Some background. When you self-register on you supply a desired “wiki name”, a full name, a desired login id, and optionally a e-mail address for password resets. We require the identifying information to associate specific activities (page edits, attachment uploads, login/log out events) with particular members. We do not verify the information, and we trust that the user is telling truth. Our Italian vandal decided to abuse our trust in him by attaching pr0n links to the front page. Cute.

The software we use here on has decent audit logs. It was a simple matter of identifying the offending user account. I know which user put the porn spam on the website, and I know when he did it. I also know when he logged in, what IP address he came from, and what he claimed his “real” name was. But although I’ve got a decent amount of forensic information available to me, what I don’t have any idea of whether the person who did it supplied real information when he registered.

And therein lies the paradox. I don’t want to keep personal information about members — but at the same time, I want to have some degree of assurance that people who choose to become members are real people who have serious intent. But there’s no way to get any level of assurance about intent. After alll, as the New Yorker cartoon aptly put it, on the Internet no-one knows if you’re a dog. Or just a jackass.

During the holiday break, I did a bit of thinking and exploration about how to address (note I do not say “solve”) issues of identity and accountability, in the context of website registration. Because I am a co-author of the software we use to run this website (JSPWiki), I have a fair amount of freedom in coming up with possible enhancements.

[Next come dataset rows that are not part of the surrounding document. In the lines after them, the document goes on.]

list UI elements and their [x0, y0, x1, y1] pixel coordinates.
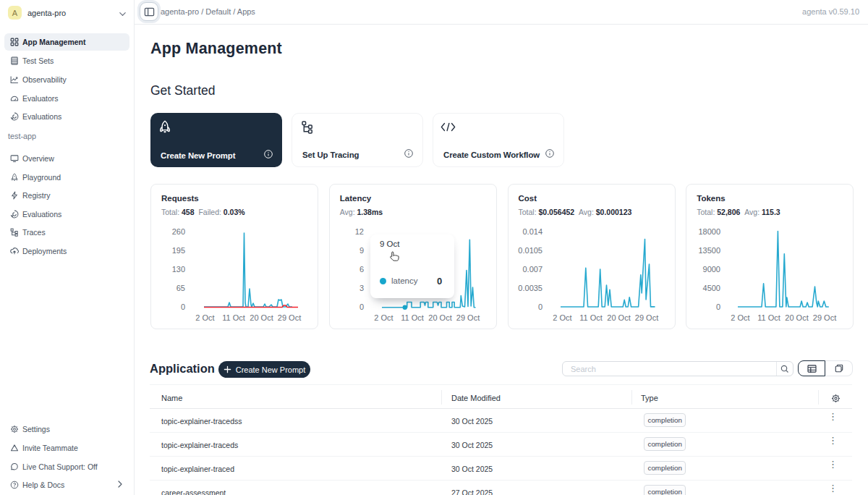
svg-text:2 Oct: 2 Oct	[195, 313, 214, 322]
svg-text:29 Oct: 29 Oct	[456, 313, 480, 322]
svg-text:0: 0	[537, 302, 542, 311]
svg-text:2 Oct: 2 Oct	[374, 313, 393, 322]
svg-text:29 Oct: 29 Oct	[278, 313, 301, 322]
svg-text:0: 0	[716, 302, 720, 311]
svg-text:29 Oct: 29 Oct	[813, 313, 836, 322]
svg-text:11 Oct: 11 Oct	[222, 313, 245, 322]
svg-text:0: 0	[181, 302, 185, 311]
svg-text:0.007: 0.007	[522, 265, 542, 274]
svg-text:12: 12	[355, 227, 364, 236]
svg-text:20 Oct: 20 Oct	[250, 313, 273, 322]
svg-text:0.014: 0.014	[522, 227, 542, 236]
svg-text:11 Oct: 11 Oct	[579, 313, 603, 322]
svg-text:9: 9	[359, 246, 364, 255]
svg-text:18000: 18000	[699, 227, 721, 236]
svg-text:260: 260	[172, 227, 185, 236]
svg-text:0: 0	[359, 302, 364, 311]
svg-text:6: 6	[359, 265, 364, 274]
svg-text:9000: 9000	[703, 265, 720, 274]
svg-text:20 Oct: 20 Oct	[786, 313, 809, 322]
svg-text:11 Oct: 11 Oct	[401, 313, 424, 322]
svg-text:4500: 4500	[703, 284, 720, 292]
svg-text:20 Oct: 20 Oct	[607, 313, 630, 322]
svg-text:2 Oct: 2 Oct	[731, 313, 750, 322]
svg-text:20 Oct: 20 Oct	[428, 313, 451, 322]
svg-text:0.0105: 0.0105	[518, 246, 542, 255]
svg-text:3: 3	[359, 284, 364, 292]
svg-text:0.0035: 0.0035	[518, 284, 542, 292]
svg-text:65: 65	[176, 284, 185, 292]
svg-text:130: 130	[172, 265, 185, 274]
svg-text:29 Oct: 29 Oct	[634, 313, 658, 322]
svg-text:195: 195	[172, 246, 185, 255]
svg-text:13500: 13500	[699, 246, 721, 255]
svg-text:11 Oct: 11 Oct	[757, 313, 780, 322]
svg-text:2 Oct: 2 Oct	[553, 313, 571, 322]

One obvious way to address self-registration identity issue is to introduce a vetting system into the registration process. That is, when someone registers, it triggers a little workflow that requires me to do some investigation on the person. I already do this for the mailing list, so it would be a logical extension to do it for the wiki, too. This would solve the identity issue — successfully vetting someone would enable the administrator to have much higher confidence in their identity claims, albeit with some sacrifice

There’s just one problem with this — I hate vetting people. It takes time to do, and I am always far, far behind.

A second approach is to not do anything special for registration, but moderate page changes. This, too, requires workflow. On the JSPWiki developer mailing lists, we’ve been discussing this option quite a bit, in combination with blacklists and anti-spam heuristics. This would help solve the accountability problem.

A third approach would be to accept third-party identities that you have a reasonable level of assurance in. Classic PKI (digital certificates) are a good example of third-party identities that you can inspect and choose to trust or not. But client-side digital certificates have deployment shortcomings. Very few people use them.

A promising alternative to client-side certificates is the new breed of digital identity architectures, many of which do not require a huge, monolithic corporate infrastructure to issue. I’m thinking mostly of OpenID and Microsoft’s CardSpace specs. I really like what Kim Cameron has done with CardSpace; it takes a lot of the things that I like about Apple’s Keychain (self-management, portability, simple user metaphors, ease-of-use) and applies it specifically to the issue of identity. CardSpace’s InfoCards (I have always felt they should be called IdentityCards) are kind of like credit cards in your wallet. When you want to express a claim about your identity, you pick a card (any card!) and present it to the person who’s asking.

What’s nice about InfoCards is that, in theory, these are things you can create for yourself at a registrar (identity provider) of your choice. InfoCards also have good privacy controls — if you don’t want a relying party (e.g., to see your e-mail identity attribute, you don’t have to release that information.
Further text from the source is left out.